A dataset with political datasets #4

Feb 8, 2026

A quick update on my dataset with political datasets, PolData. I wrote the last post with updates on the project back in 2024, and a few things have happened since then. I started the project back in 2017, and I believe the overview of political datasets is in a better shape than ever.

First, I can recommend the great chapter 'Data and data sets' by Rahel Freiburghaus in the book Handbook of Comparative Political Institutions. The chapter uses PolData as a starting point to zoom in on 13 datasets in detail on political institutions in comparative politics. I appreciate the way PolData is being used in this context, and here is a good example of the description:

Hence, the PolData GitHub repository enables the researcher not only to narrow down political science data sets into thematic categories, but also to make well-informed, inevitable data selection choices. PolData is a collaborative effort, with scholars and users worldwide invited to provide updates, hints, and suggestions for novel and emergent political data sets to its owner, Erik Gahner Larsen. This approach acknowledges the ever-expanding and dynamically evolving ‘data set landscape’ and ensures that the repository stays relevant well beyond the present day. Hence, researchers are encouraged to consistently draw on the most recent version of the PolData GitHub repository.

I am happy to see researchers rely on my work in their own work, including when academics are using it in their teaching (e.g., to help students explore potential data sources for their projects). That being said, while I do my best to keep the project up-to-date and add new data sources, it is important to keep in mind that I am not in academia anymore or actively keeping myself updated on what is happening within the domain of political science.

From 2018 onwards I have added information to each entry in the overview of when it was most recently revised in the overview.

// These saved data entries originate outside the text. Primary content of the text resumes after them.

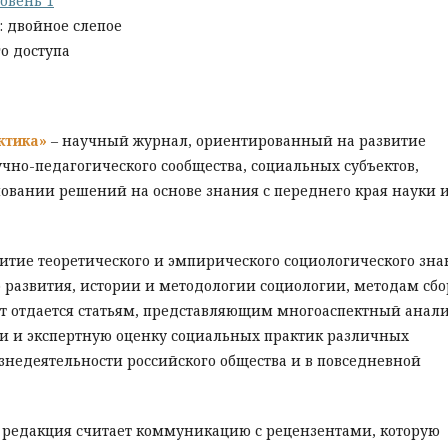
овень 1
: двойное слепое
о доступа
актика»
– научный журнал, ориентированный на развитие
но-педагогического сообщества, социальных субъектов,
овании решений на основе знания с переднего края науки 
итие теоретического и эмпирического социологического зна
о развития, истории и методологии социологии, методам сбо
т отдается статьям, представляющим многоаспектный анал
ии и экспертную оценку социальных практик различных
знедеятельности российского общества и в повседневной
редакция считает коммуникацию с рецензентами, которую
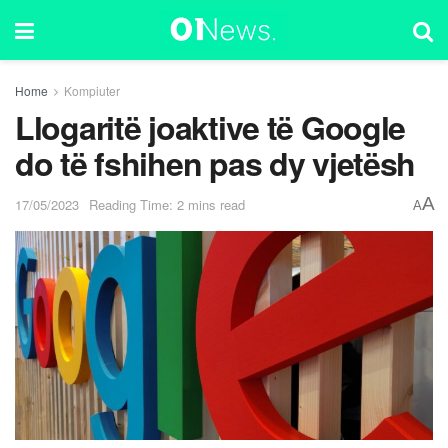
Home
Kompiuter
Llogaritë joaktive të Google
do të fshihen pas dy vjetësh
A
17/05/2023
Reading Time: 2 mins read
A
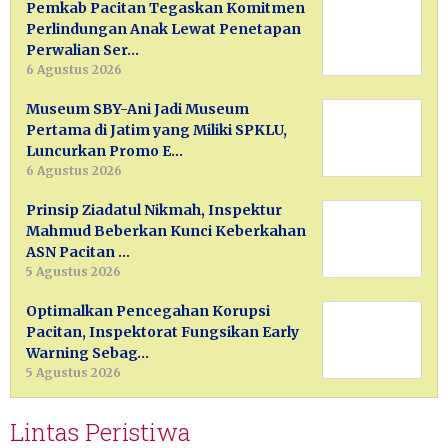
Pemkab Pacitan Tegaskan Komitmen
Perlindungan Anak Lewat Penetapan
Perwalian Ser…
6 Agustus 2026
Museum SBY-Ani Jadi Museum
Pertama di Jatim yang Miliki SPKLU,
Luncurkan Promo E…
6 Agustus 2026
Prinsip Ziadatul Nikmah, Inspektur
Mahmud Beberkan Kunci Keberkahan
ASN Pacitan …
5 Agustus 2026
Optimalkan Pencegahan Korupsi
Pacitan, Inspektorat Fungsikan Early
Warning Sebag…
5 Agustus 2026
Lintas Peristiwa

If a dataset is no longer available, I remove it from the overview (my own dataset with Danish election polls is one such example). The figure below shows, for all datasets in the overview, when the most recent revision was made for each dataset.

It is easy to see that it has been a while since a lot of the entries have been revised. One potential way to contribute to the project is to not only add new datasets to the overview that I have missed, but also to add pull requests with any relevant updates to the entries that have not been updated for many years. In other words, if you see any outdated information in the overview, feel free to contribute.

There is now also information for all entries in the overview of the geographical coverage. Out of the 619 datasets in the overview, 298 of them cover the main regional groups of the world (as per the United Nations Regional Groups of Member States). As per tradition in political science, most of the datasets are comparative in nature, covering multiple countries. 448 of the datasets includes data from multiple countries, and 171 includes data from a single country. The figure below shows what countries are being covered by the datasets including data from a single country.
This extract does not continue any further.